All of this is standard Prometheus knowledge and is well documented, but what doesn't seem to be well documented is where alert labels come from (or at least I couldn't find it said explicitly in any of the obvious spots in the documentation). Within Prometheus, the labels on an alert come from two places. First, you can explicitly add labels to the alert in the alert rule, which can be used for things like setting up testing alerts. Second, the basic labels for an alert are whatever labels come out of the alert expression. This can have some important consequences.

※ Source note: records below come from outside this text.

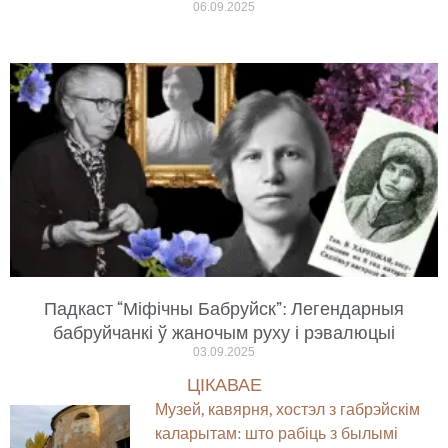
06.09.2025
Падкаст “Міфічны Бабруйск”: Легендарныя
бабруйчанкі ў жаночым руху і рэвалюцыі
03.09.2025
ЦІКАВАЕ
Музей, кавярня, хостэл з габрэйскім
каларытам: што рабіць з былымі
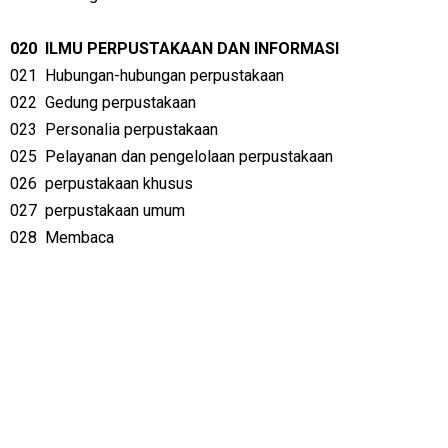
020
ILMU PERPUSTAKAAN DAN INFORMASI
021
Hubungan-hubungan perpustakaan
022
Gedung perpustakaan
023
Personalia perpustakaan
025
Pelayanan dan pengelolaan perpustakaan
026
perpustakaan khusus
027
perpustakaan umum
028
Membaca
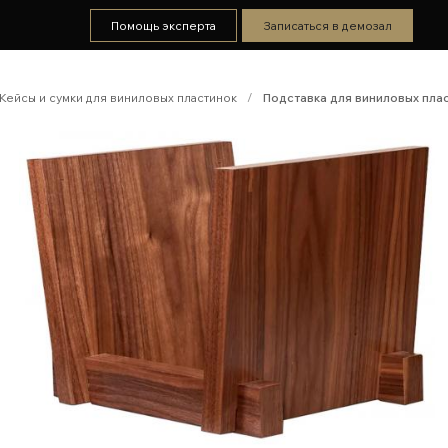
Помощь эксперта
Записаться в демозал
Кейсы и сумки для виниловых пластинок
/
Подставка для виниловых пла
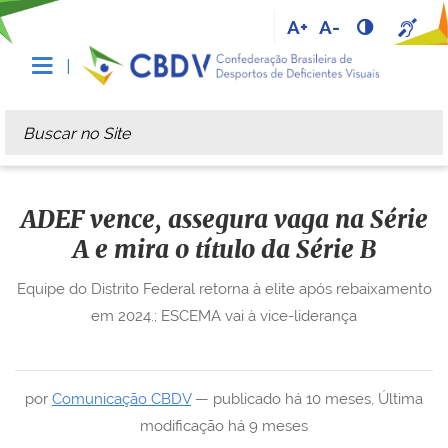
A+
A-
Busca
Busca Avançada…
ADEF vence, assegura vaga na Série
A e mira o título da Série B
Equipe do Distrito Federal retorna à elite após rebaixamento
em 2024.; ESCEMA vai à vice-liderança
por
Comunicação CBDV
—
publicado
há 10 meses
,
Última
modificação
há 9 meses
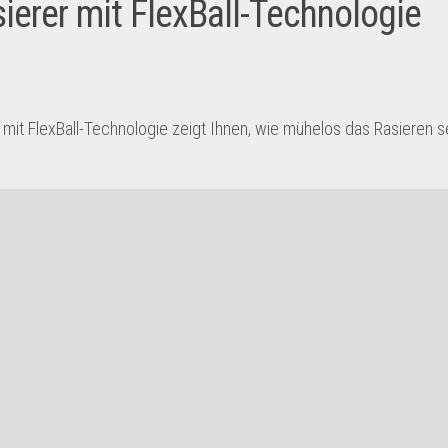
asierer mit FlexBall-Technologie
 mit FlexBall-Technologie zeigt Ihnen, wie mühelos das Rasieren s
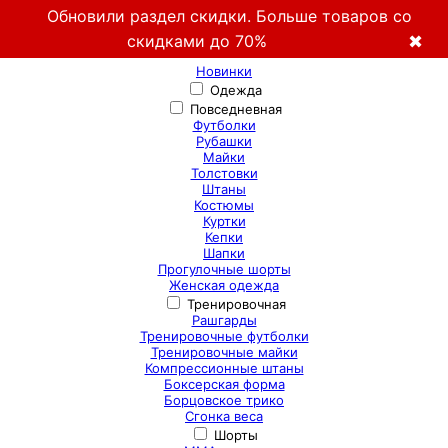
Обновили раздел скидки. Больше товаров со
скидками до 70%
✖
Новинки
Одежда
Повседневная
Футболки
Рубашки
Майки
Толстовки
Штаны
Костюмы
Куртки
Кепки
Шапки
Прогулочные шорты
Женская одежда
Тренировочная
Рашгарды
Тренировочные футболки
Тренировочные майки
Компрессионные штаны
Боксерская форма
Борцовское трико
Сгонка веса
Шорты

If your alert expression is a simple one that just involves basic
metric operations, for example 'node_load1 > 10.0
', then the basic
labels on the alert are the same labels that the metric itself has;
all of them will be passed through. However, if your alert expression
narrows down or throws away some labels, then those labels will be
missing from the end result. One of the ways to lose metrics in
alert expressions is to use 'by (...)
',
because this discards all labels other than the 'by (whatever)
' label
or labels. You can also deliberately pull in labels from additional
metrics, perhaps as a form of database
lookup (and then you can use these additional
labels in your Alertmanager setup).
Prometheus itself also adds an alertname
label, with the name of
the alert as its value. The ALERTS
metric in Prometheus also
has an alertstate
label, but this is not passed on to the version
of the alert that Alertmanager sees. Additionally, as part of
sending alerts to Alertmanager, Prometheus can relabel
alerts in general to do things like canonicalize some labels. This
can be done either for all Alertmanager destinations or only for a
particular one, if you have more than one of them set up. This
only affects alerts as seen by Alertmanager; the version in the
ALERTS
metric is unaffected.
(This can be slightly annoying if you're building Grafana dashboards that display alert information using labels that your alert relabeling changes.)
PS: In practice, people who use Prometheus work out where alert labels come from almost immediately. It's both intuitive (alert rules use expressions, expression results have labels, and so on) and obvious once you have some actual alerts to look at. But if you're trying to decode Prometheus on your first attempt, it and the consequences aren't obvious.
|
|